About two-thirds of the world's population is infected with H. pylori, a bacterium that can survive in the harsh environment of the stomach. Most infected people never develop disease. For a significant minority, however, infection with H. pylori leads to inflammation, ulcers and in some cases, stomach (gastric) cancer.
H. pylori's ability to cause disease is closely associated with a virulence protein called CagA. Previous studies have found that CagA-positive strains are much more likely to cause inflammation and spur the abnormal cell division and growth of cells that lead to cancer.
H. pylori injects CagA into the epithelial cells that line the stomach. Within the cells, CagA is able to hijack various signaling pathways and disrupt proper cellular functions.
Other studies have identified RUNX3 (pronounced RUNKS-three) as an important gastric cancer tumor suppressor.

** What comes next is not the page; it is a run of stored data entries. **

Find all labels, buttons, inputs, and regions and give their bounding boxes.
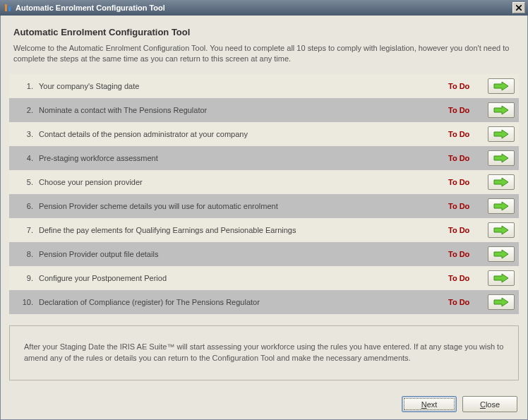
svg-marker-9 <box>494 202 508 210</box>
step-row: 4.Pre-staging workforce assessmentTo Do <box>9 146 519 170</box>
step-go-button[interactable] <box>488 294 515 310</box>
window-close-button[interactable] <box>512 2 525 13</box>
svg-marker-8 <box>494 178 508 186</box>
close-button[interactable]: Close <box>462 396 517 412</box>
step-status: To Do <box>448 178 488 186</box>
step-go-button[interactable] <box>488 150 515 166</box>
step-go-button[interactable] <box>488 198 515 214</box>
step-label: Pension Provider scheme details you will… <box>36 202 448 210</box>
step-label: Configure your Postponement Period <box>36 274 448 282</box>
svg-marker-11 <box>494 250 508 258</box>
close-mnemonic: C <box>480 400 486 409</box>
step-label: Nominate a contact with The Pensions Reg… <box>36 106 448 114</box>
svg-marker-13 <box>494 298 508 306</box>
step-row: 6.Pension Provider scheme details you wi… <box>9 194 519 218</box>
step-status: To Do <box>448 250 488 258</box>
step-number: 8. <box>19 250 36 258</box>
title-bar: Automatic Enrolment Configuration Tool <box>0 0 528 16</box>
step-go-button[interactable] <box>488 78 515 94</box>
next-mnemonic: N <box>421 400 427 409</box>
arrow-right-icon <box>493 249 509 259</box>
step-number: 3. <box>19 130 36 138</box>
step-label: Contact details of the pension administr… <box>36 130 448 138</box>
step-number: 9. <box>19 274 36 282</box>
step-label: Define the pay elements for Qualifying E… <box>36 226 448 234</box>
step-go-button[interactable] <box>488 246 515 262</box>
step-go-button[interactable] <box>488 270 515 286</box>
step-number: 2. <box>19 106 36 114</box>
steps-list: 1.Your company's Staging dateTo Do 2.Nom… <box>9 74 519 314</box>
footer-buttons: Next Close <box>402 396 517 412</box>
arrow-right-icon <box>493 201 509 211</box>
info-panel: After your Staging Date the IRIS AE Suit… <box>9 325 519 380</box>
svg-rect-0 <box>5 4 7 11</box>
step-go-button[interactable] <box>488 222 515 238</box>
step-status: To Do <box>448 226 488 234</box>
step-row: 8.Pension Provider output file detailsTo… <box>9 242 519 266</box>
step-number: 10. <box>19 298 36 306</box>
step-status: To Do <box>448 274 488 282</box>
step-row: 10.Declaration of Compliance (register) … <box>9 290 519 314</box>
step-status: To Do <box>448 106 488 114</box>
window-title: Automatic Enrolment Configuration Tool <box>16 4 512 12</box>
step-status: To Do <box>448 82 488 90</box>
arrow-right-icon <box>493 225 509 235</box>
arrow-right-icon <box>493 129 509 139</box>
step-row: 7.Define the pay elements for Qualifying… <box>9 218 519 242</box>
step-status: To Do <box>448 298 488 306</box>
close-button-rest: lose <box>486 400 500 409</box>
arrow-right-icon <box>493 273 509 283</box>
arrow-right-icon <box>493 153 509 163</box>
step-go-button[interactable] <box>488 102 515 118</box>
arrow-right-icon <box>493 177 509 187</box>
step-status: To Do <box>448 154 488 162</box>
next-button[interactable]: Next <box>402 396 457 412</box>
page-heading: Automatic Enrolment Configuration Tool <box>13 27 515 37</box>
step-label: Pre-staging workforce assessment <box>36 154 448 162</box>
step-number: 6. <box>19 202 36 210</box>
step-number: 4. <box>19 154 36 162</box>
step-status: To Do <box>448 202 488 210</box>
svg-marker-10 <box>494 226 508 234</box>
step-status: To Do <box>448 130 488 138</box>
step-number: 5. <box>19 178 36 186</box>
step-label: Choose your pension provider <box>36 178 448 186</box>
step-number: 7. <box>19 226 36 234</box>
step-row: 3.Contact details of the pension adminis… <box>9 122 519 146</box>
next-button-rest: ext <box>427 400 438 409</box>
app-icon <box>3 3 13 13</box>
arrow-right-icon <box>493 297 509 307</box>
svg-marker-12 <box>494 274 508 282</box>
svg-marker-4 <box>494 82 508 90</box>
step-label: Declaration of Compliance (register) for… <box>36 298 448 306</box>
step-row: 1.Your company's Staging dateTo Do <box>9 74 519 98</box>
step-number: 1. <box>19 82 36 90</box>
step-go-button[interactable] <box>488 126 515 142</box>
step-row: 2.Nominate a contact with The Pensions R… <box>9 98 519 122</box>
step-row: 5.Choose your pension providerTo Do <box>9 170 519 194</box>
arrow-right-icon <box>493 81 509 91</box>
arrow-right-icon <box>493 105 509 115</box>
svg-rect-1 <box>8 6 11 11</box>
step-row: 9.Configure your Postponement PeriodTo D… <box>9 266 519 290</box>
svg-marker-5 <box>494 106 508 114</box>
svg-marker-7 <box>494 154 508 162</box>
step-label: Your company's Staging date <box>36 82 448 90</box>
step-go-button[interactable] <box>488 174 515 190</box>
step-label: Pension Provider output file details <box>36 250 448 258</box>
intro-text: Welcome to the Automatic Enrolment Confi… <box>13 43 515 64</box>
svg-marker-6 <box>494 130 508 138</box>
dialog-body: Automatic Enrolment Configuration Tool W… <box>0 16 528 420</box>
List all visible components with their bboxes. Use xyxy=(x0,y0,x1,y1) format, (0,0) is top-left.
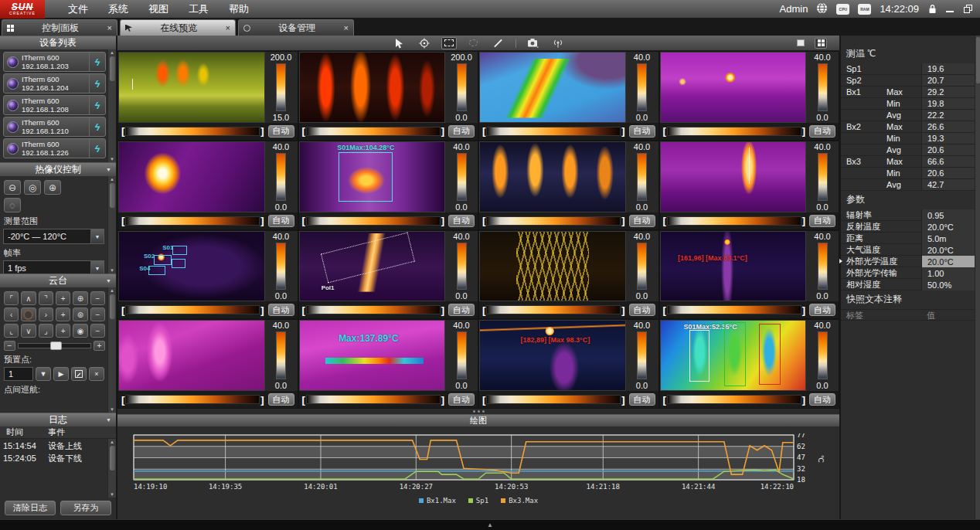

Loss of expression of RUNX3 is causally associated with the development of gastric cancer, said University of Illinois medical biochemistry professor Lin-Feng Chen, who led the study. RUNX3 guards against tumor formation by spurring the production of factors that target unhealthy cells for destruction.
"Although emerging evidence suggests that RUNX3 is a tumor suppressor whose inactivation is involved in the initiation and progression of gastric cancer," the authors wrote, "the trigger for RUNX3 inactivation within gastric cells is largely unknown."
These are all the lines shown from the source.